I am seeing qa/183 failing across lots of hosts in a full run, i.e. $
check (no args)
On investigation I see the logger and trace PMDA installed (which is
odd) and pmnewlog seems to be having trouble talking to pmlogger via
pmlc to get info about the "logger" metrics ...
Problem with lookup for metric "logger" ...
Reason: No PMCD agent for domain of request
So in an attempt to diagnose this I tried to Remove the logger PMDA and
this happened ...
[Sun Jul 28 07:08:46] pmcd(23023) Info: CleanupAgent ...
Cleanup "logger" agent (dom 106): unconfigured, exit(1)

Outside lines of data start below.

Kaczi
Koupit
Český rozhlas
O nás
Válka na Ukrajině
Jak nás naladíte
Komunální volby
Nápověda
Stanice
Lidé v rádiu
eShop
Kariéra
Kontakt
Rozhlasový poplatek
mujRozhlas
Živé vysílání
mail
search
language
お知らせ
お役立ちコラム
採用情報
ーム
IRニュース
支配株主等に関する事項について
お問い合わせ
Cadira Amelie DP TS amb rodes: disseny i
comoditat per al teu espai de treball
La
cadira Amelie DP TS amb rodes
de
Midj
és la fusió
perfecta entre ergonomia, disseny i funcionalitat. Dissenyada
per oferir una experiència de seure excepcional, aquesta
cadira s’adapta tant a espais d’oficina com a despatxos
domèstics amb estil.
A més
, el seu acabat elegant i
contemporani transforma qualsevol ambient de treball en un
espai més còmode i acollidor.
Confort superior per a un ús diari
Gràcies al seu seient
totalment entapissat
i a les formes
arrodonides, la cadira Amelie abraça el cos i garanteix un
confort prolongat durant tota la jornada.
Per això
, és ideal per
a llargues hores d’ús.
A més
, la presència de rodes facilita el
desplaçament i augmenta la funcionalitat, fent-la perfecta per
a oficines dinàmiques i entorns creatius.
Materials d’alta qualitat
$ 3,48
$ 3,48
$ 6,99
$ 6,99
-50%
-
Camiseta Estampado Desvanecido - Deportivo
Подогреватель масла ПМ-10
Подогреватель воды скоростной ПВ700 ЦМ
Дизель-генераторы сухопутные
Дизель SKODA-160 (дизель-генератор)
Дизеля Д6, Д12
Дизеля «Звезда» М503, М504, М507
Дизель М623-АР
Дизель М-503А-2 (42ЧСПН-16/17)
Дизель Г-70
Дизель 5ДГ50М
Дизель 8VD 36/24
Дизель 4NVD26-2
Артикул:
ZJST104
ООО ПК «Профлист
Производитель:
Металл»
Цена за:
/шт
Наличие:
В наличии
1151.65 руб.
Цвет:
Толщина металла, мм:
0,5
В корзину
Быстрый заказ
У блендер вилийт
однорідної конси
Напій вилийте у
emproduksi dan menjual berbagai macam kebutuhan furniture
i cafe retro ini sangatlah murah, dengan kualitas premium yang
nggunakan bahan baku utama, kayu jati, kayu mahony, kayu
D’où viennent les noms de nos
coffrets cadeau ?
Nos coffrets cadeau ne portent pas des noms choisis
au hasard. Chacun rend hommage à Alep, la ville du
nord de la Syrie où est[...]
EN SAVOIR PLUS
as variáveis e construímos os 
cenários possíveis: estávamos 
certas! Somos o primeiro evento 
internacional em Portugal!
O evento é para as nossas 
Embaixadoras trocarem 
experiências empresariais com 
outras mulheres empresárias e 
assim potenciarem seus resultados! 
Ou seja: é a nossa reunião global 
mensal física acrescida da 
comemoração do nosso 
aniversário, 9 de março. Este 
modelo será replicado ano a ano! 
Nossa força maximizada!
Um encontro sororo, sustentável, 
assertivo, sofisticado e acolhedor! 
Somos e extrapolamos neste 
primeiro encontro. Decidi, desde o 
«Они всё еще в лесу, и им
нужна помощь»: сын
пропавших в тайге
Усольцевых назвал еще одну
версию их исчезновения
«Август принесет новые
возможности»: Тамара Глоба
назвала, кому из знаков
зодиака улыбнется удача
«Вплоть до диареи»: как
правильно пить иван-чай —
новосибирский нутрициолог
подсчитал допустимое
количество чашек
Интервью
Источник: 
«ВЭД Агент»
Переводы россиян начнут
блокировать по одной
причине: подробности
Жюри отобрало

->PMCD event trace: starting at Sun Jul 28 07:08:46 2013
-> New client: [1] -- unknown
?-> Xmit: ERROR PDU, fd=1028, err=0: No error
-> Recv: CREDS PDU, fd=1028, pdubuf=0xb8424000
-> Recv: CREDS PDU, fd=1028, pdubuf=0x1
-> Recv: PMNS_TRAVERSE PDU, fd=1028, pdubuf=0xb8422000
-> Xmit: PMNS_NAMES PDU, fd=1028, numpmid=1
-> Recv: PMNS_NAMES PDU, fd=1028, pdubuf=0xb8424000
-> Xmit: PMNS_IDS PDU, fd=1028, numpmid=1
-> Recv: PROFILE PDU, fd=1028, pdubuf=0xb8422000
-> Recv: FETCH PDU, fd=1028, pdubuf=0xb8424000
-> Xmit: RESULT PDU, fd=1028, numpmid=1
-> Recv: DESC_REQ PDU, fd=1028, pdubuf=0xb8422000
-> Xmit: DESC PDU, fd=1028, pmid=2.0.7
-> End client: fd=1028
-> Xmit: ERROR PDU, fd=10, err=-12391: Not Connected
-> Xmit: ERROR PDU, fd=12, err=-12391: Not Connected
-> Xmit: ERROR PDU, fd=16, err=-12391: Not Connected
-> Xmit: ERROR PDU, fd=18, err=-12391: Not Connected
-> Xmit: ERROR PDU, fd=20, err=-12391: Not Connected
-> Drop PMDA: domain=106, infd=16, outfd=17
[Sun Jul 28 07:08:46] pmcd(23023) Error: Unexpected signal 11 ...
Dumping to core ...
Now this is a non-negotiable release blocker.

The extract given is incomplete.